_EXERCISE DETAILS_
In the data below, find the line that contains "Андрей Козенко — о том, как" and the line that contains "достаток в наши дома!". Copy both, plus every line between them, exactly.

[Saved entries]

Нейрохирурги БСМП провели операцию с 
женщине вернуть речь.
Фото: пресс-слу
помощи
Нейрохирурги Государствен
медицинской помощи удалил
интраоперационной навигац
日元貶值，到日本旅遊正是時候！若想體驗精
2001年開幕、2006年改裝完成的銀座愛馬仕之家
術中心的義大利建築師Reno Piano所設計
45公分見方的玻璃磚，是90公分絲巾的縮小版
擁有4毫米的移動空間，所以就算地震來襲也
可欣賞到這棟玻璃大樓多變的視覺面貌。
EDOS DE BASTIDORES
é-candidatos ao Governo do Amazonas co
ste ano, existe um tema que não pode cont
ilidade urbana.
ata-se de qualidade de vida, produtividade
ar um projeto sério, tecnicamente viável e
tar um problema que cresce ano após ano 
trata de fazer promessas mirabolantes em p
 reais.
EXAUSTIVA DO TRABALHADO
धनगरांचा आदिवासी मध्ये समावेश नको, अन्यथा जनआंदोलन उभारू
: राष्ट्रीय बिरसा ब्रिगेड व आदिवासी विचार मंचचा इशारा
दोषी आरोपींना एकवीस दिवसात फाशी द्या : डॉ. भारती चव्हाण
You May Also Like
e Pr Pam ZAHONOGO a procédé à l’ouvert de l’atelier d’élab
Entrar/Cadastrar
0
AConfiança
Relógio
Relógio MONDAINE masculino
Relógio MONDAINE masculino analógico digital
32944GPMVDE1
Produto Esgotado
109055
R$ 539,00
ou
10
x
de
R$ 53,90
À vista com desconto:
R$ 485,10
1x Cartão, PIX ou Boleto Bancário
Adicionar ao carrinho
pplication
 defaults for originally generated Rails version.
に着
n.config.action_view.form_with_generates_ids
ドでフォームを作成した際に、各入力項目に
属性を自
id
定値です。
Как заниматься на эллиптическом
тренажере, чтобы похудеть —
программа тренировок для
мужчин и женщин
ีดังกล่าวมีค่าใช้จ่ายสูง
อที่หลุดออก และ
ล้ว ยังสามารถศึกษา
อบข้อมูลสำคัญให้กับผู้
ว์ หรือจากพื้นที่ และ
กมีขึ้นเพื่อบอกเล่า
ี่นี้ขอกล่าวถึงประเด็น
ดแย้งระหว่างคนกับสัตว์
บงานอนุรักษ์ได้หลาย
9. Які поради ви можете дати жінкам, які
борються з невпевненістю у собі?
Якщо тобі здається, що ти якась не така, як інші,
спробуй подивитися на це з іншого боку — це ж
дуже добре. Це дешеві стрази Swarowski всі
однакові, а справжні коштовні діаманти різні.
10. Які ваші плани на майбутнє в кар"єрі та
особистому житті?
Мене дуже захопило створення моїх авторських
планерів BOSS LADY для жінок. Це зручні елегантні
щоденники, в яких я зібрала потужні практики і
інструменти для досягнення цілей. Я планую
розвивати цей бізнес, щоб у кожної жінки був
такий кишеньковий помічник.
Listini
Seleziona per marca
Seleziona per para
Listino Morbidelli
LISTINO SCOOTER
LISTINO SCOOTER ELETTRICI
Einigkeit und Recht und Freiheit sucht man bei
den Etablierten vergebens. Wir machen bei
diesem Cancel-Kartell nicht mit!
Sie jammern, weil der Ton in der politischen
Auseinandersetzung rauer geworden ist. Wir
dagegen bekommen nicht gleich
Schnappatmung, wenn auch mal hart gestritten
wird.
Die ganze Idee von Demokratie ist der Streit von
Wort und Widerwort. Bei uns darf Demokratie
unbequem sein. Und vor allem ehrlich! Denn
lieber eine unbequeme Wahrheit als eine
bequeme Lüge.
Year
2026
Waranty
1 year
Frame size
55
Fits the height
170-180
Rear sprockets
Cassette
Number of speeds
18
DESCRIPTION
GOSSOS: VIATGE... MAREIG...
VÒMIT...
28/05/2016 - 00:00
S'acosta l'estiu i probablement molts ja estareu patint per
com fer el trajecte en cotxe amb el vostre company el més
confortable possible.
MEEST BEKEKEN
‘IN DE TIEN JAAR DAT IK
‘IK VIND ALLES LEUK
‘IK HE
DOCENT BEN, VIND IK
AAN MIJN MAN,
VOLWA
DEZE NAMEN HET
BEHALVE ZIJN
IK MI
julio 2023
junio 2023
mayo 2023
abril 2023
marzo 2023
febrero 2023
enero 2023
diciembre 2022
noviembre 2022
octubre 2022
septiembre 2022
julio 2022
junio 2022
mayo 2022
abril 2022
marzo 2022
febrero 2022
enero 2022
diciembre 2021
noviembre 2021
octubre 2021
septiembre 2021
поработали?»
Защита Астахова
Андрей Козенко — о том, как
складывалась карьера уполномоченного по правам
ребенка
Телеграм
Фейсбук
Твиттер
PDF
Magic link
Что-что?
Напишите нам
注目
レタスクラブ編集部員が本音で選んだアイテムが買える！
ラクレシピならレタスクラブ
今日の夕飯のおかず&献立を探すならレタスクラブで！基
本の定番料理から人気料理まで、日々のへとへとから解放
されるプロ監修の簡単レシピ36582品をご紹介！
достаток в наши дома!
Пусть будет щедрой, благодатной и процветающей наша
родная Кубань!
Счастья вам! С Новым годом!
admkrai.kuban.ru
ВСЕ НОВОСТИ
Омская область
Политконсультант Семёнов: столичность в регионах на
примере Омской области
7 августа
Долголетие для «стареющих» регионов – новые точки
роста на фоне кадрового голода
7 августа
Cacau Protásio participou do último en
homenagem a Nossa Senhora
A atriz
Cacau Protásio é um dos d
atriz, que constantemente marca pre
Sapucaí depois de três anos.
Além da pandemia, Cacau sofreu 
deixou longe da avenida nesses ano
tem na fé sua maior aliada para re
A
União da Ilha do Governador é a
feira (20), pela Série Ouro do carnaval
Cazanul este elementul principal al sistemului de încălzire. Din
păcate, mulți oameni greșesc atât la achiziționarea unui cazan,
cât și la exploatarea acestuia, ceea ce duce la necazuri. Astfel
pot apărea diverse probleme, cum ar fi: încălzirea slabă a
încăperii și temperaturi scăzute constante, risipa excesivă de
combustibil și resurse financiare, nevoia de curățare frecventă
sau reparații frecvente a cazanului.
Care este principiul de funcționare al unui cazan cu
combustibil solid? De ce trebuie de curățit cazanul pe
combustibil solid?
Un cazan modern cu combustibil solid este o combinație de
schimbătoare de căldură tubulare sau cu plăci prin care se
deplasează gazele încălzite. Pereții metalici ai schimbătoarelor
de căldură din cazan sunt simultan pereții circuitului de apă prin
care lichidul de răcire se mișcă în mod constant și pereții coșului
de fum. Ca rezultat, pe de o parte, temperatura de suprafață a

_EXPECTED ANSWER_
Андрей Козенко — о том, как
складывалась карьера уполномоченного по правам
ребенка
Телеграм
Фейсбук
Твиттер
PDF
Magic link
Что-что?
Напишите нам
注目
レタスクラブ編集部員が本音で選んだアイテムが買える！
ラクレシピならレタスクラブ
今日の夕飯のおかず&献立を探すならレタスクラブで！基
本の定番料理から人気料理まで、日々のへとへとから解放
されるプロ監修の簡単レシピ36582品をご紹介！
достаток в наши дома!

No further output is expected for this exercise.